A mitad de recorrido por las tablas del embarcadero ya se le había borrado media vida: su infancia, a ratos los únicos momentos felices; el final de su corta adolescencia porque ya esgrimía una adelantada madurez cuando con veinte años le conoció y se volvió loca de ilusión, en los días, entonces, que no tenían suficientes horas para pensar en él; en los tiempos del galanteo del cazador que se pavoneaba ante una presa fácil, dócil, que se le entregaba, y aquella primera muestra de amor propició la alegría del nacimiento de su primer hijo. Después una boda precipitada, su segundo hijo y el infierno que le había dejado sus marcas de fuego en el cuerpo; señales que iban desapareciendo en la medida que se acercaba al final del embarcadero, a cada leve crujido de las tablas.

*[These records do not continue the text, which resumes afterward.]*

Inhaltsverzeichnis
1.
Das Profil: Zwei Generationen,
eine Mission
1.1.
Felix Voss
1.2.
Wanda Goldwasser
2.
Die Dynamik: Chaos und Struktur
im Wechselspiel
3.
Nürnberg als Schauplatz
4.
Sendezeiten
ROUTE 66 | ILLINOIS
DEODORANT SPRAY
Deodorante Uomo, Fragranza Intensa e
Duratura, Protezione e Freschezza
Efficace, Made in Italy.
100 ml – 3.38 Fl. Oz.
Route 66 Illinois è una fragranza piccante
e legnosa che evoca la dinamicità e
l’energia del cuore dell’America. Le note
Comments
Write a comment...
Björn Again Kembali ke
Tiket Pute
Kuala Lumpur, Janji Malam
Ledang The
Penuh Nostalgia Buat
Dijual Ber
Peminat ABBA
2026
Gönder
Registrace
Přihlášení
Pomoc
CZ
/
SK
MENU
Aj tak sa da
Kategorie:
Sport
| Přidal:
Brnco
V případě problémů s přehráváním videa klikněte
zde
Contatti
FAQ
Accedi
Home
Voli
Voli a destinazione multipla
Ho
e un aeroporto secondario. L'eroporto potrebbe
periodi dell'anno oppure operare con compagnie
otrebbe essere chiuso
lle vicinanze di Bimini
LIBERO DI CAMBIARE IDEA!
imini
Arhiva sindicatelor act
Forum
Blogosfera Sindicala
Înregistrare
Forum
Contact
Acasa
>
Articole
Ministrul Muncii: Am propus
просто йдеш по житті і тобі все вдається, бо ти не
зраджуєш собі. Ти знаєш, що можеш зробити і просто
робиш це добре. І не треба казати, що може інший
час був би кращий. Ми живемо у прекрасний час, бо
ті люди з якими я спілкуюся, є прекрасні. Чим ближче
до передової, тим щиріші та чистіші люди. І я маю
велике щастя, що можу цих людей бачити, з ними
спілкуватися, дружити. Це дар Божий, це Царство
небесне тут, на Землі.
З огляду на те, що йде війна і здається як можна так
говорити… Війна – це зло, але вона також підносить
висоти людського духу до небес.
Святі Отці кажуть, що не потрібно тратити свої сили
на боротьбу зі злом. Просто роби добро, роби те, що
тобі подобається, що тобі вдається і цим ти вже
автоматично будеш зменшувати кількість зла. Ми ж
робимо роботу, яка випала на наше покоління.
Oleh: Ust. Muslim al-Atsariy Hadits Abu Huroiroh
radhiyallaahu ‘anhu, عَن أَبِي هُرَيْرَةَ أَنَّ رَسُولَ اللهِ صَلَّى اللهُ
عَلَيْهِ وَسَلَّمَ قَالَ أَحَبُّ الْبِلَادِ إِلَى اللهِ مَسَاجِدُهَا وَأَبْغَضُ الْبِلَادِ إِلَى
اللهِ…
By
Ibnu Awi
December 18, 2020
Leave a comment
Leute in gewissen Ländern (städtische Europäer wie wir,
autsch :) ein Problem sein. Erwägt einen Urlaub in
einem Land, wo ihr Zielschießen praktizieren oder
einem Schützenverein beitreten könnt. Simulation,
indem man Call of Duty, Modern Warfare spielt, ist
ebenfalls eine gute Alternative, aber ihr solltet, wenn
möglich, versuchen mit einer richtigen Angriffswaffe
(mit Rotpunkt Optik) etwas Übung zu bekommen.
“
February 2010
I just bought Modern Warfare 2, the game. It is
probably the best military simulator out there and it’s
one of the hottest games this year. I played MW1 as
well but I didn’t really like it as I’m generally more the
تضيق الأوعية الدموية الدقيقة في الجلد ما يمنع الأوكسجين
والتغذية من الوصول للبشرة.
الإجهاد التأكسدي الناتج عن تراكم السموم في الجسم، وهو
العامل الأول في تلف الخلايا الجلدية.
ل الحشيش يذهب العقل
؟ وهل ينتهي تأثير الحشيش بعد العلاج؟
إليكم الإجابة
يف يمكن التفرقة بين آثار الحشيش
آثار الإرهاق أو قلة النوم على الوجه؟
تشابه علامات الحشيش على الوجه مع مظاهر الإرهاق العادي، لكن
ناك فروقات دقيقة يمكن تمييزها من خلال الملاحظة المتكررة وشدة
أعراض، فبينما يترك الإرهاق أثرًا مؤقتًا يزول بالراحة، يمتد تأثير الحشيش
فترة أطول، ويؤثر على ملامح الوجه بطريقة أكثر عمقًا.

Los últimos metros hasta el filo de la madera se le hicieron insoportables en el recuerdo de sus hijos, aquellos últimos besos a escondidas, las últimas caricias calladas ante las miradas sorprendidas de los adolescentes que no entendían del todo aquella actitud de la madre, el silencio insoportable de quién no puede decir y de quienes no quieren preguntar adivinando lo peor, en un diálogo sólo de lágrimas que ahora ella intentaba enjugarlas de sus caras de las que comprobaba con pavor que empezaban a borrarse, primero las miradas, después las sonrisas... hasta desaparecer del todo... ¡¡qué intenso dolor!!
Ahora ya sin hijos, sin casa, sin lágrimas, sin recuerdos... al borde del embarcadero, pisando la última tabla, se preguntaba qué hacía allí... miró hacia atrás y comprobó que todo seguía aún latente como si no hubiera solución a sus desvelos... luego se abrochó el escote del vestido que dejaba ver el inicio de unos proporcionados pechos, se mesó los cabellos rojizos que le colgaban hasta el inicio del cuello, se arregló el resto del vestido, se ajustó correctamente los zapatos, asió con seguridad el bolso... y se quedó escudriñando quedamente unos segundos lo que tenía delante intentando descubrir algún rayo de esperanza, pero delante no había nada, todo era una amalgama plomiza que impedía la visión de la luz, una mancha grisácea que poco a poco iba expandiéndose, cubriendo de desesperación todo aquel ámbito, al que sólo ponían ahora sonido el insistente graznido de las gaviotas, como presagio agorero antes de lanzarse al vacío, a la inmensidad del agua que no veía pero que presentía a sus pies y al poco comprobó que el vacío estaba húmedo y frío y se sumergió en aquella humedad que la fue envolviendo conforme descendía rápidamente, aprisionándola, ahogándola, asfixiándola, deseando en un último instante de consciencia habitar eternamente las oscuras profundidades. Vano deseo pues la líquida humedad que la envolvía la fue devolviendo después lentamente a la superficie del mundo que, desde hacía algún tiempo, ya no deseaba.
Sobre el embarcadero vacío sobrevolaban ahora, hoscos y muy ruidosos, los agudos ecos del graznido de las gaviotas.